It was still early in the morning when Smith found himself waiting outside his school's main lunch room on a particularly chilling October morning a few months into his Sophomore year. The school was the largest in California, and quite possibly the country, serving the major area of Sacramento's residential district right outside the business oriented downtown. There were over seven thousand students enrolled at Palmer High School and it was a pretty advanced school as far as public schools go. It pales in comparison to McGeorge Academy, a private school for the wealthy and gifted that operated outside the normal parameters of school structure. There were no conventional grades for students to progress through, instead they individually assessed each student every trimester and advanced their workload or decreased it accordingly. Every student there would be submersed in a torrent of ideas and courses with the hopes of finding specialties that each student would excel at. Smith knew that Lisa's parents had been trying to get her to accept her invitation to McGeorge Academy since she was eight years old and they were disappointed every time the broached the subject. Smith himself had been given an offer to attend after his athletic accomplishments last year, as a freshman, in numerous sports and activities.
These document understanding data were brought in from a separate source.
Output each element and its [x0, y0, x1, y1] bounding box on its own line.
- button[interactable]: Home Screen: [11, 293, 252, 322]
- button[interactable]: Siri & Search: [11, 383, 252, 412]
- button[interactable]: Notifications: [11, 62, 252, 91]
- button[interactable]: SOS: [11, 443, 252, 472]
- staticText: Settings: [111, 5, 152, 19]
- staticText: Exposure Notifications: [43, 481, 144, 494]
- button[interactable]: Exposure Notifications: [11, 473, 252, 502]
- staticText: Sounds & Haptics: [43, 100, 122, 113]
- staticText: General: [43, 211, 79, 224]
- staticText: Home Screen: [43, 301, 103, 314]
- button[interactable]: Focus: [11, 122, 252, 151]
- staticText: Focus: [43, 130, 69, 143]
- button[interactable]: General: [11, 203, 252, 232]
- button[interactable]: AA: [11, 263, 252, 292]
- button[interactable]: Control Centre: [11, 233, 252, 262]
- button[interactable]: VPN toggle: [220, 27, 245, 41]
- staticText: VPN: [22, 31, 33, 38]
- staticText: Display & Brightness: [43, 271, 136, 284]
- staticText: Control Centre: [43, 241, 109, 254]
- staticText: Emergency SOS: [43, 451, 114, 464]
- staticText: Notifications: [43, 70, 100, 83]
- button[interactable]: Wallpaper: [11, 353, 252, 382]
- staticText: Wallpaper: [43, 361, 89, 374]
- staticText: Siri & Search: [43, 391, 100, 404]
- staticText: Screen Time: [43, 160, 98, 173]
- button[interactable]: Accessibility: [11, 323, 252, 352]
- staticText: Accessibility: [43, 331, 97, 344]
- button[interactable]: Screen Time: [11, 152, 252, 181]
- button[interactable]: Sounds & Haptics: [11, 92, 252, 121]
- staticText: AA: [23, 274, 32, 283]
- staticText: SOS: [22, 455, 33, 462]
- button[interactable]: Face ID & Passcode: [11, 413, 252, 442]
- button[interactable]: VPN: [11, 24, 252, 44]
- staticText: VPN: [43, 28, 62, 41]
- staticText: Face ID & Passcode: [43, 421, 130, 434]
All the more shocking of his decline to attend was his decision to withdraw from any physical activities this school year. Both the football and track coaches tried tirelessly to talk him out of it to no avail. Smith felt like something was different about his physique and that no matter how hard he pushed with weights or long distance running he was never able to find his own body's limit. These were some of the things he thought about while waiting for the building he lurked outside of to open up. He would get to school a few hours early every day in order to complete his homework he was unable to do while working at his father's shop or fixing up things around the house. The amount of work never bothered him, both school and in the shop, he just wished he had more time to spend with Lisa. However, the bond beginning to develop between his father and himself is rather priceless. Smith assumes he is so distant to him because his mother died when he was a baby leaving this man to mourn for his wife and take care of a child all by himself.

Later that day Smith walked with Lisa hand in hand down the hall of the science wing at the school. There were these small ten minute increments they enjoyed with each other throughout the school day, since they didn't have any of the same classes this year. Smith would jog over to her class and walk her to her next one with just enough time to sprint over to his before the bell would ring, often with only seconds to spare.
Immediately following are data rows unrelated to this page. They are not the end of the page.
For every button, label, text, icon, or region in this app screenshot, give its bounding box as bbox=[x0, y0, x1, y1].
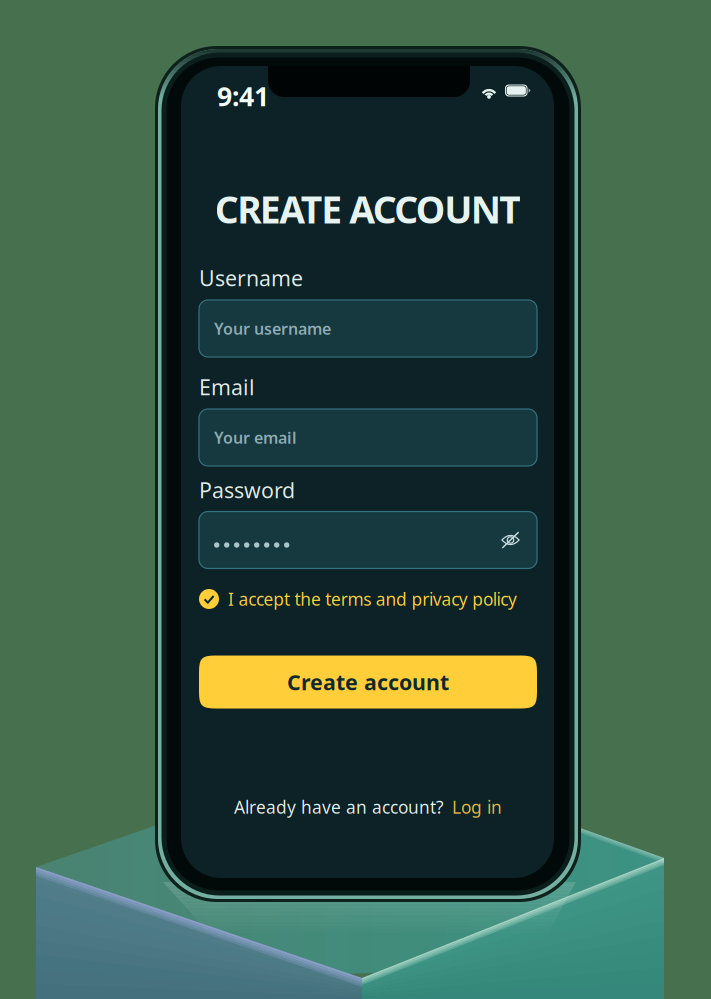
staticText: Username bbox=[199, 264, 303, 292]
button[interactable]: Log in bbox=[452, 796, 502, 818]
staticText: 9:41 bbox=[217, 78, 269, 114]
button[interactable]: I accept the terms and privacy policy bbox=[0, 588, 499, 610]
staticText: Your email bbox=[214, 427, 297, 448]
staticText: CREATE ACCOUNT bbox=[215, 184, 521, 234]
staticText: Log in bbox=[452, 796, 502, 818]
staticText: Password bbox=[199, 476, 295, 504]
staticText: Already have an account? bbox=[234, 796, 444, 818]
button[interactable]: Your email bbox=[199, 409, 537, 466]
button[interactable]: Your username bbox=[199, 300, 537, 357]
button[interactable]: Create account bbox=[199, 656, 537, 708]
button[interactable] bbox=[199, 512, 537, 568]
staticText: I accept the terms and privacy policy bbox=[228, 588, 517, 610]
staticText: Your username bbox=[214, 318, 331, 339]
staticText: Create account bbox=[287, 668, 449, 696]
staticText: Email bbox=[199, 373, 255, 401]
"Why don't you come with me after I graduate, like we talked about?" Lisa asks in a tone of dubious contention.

"My dad can't run that shop alone and I don't want to be sent to the border."

"You don't know where I will be assigned, my father is pulling strings to get me sent to Arizona."

"95 percent of graduates from WASP (West Air Force School for Pilots) are sent along the border. It's not like we can be attacked from anywhere else, strategically it is the most sound placement."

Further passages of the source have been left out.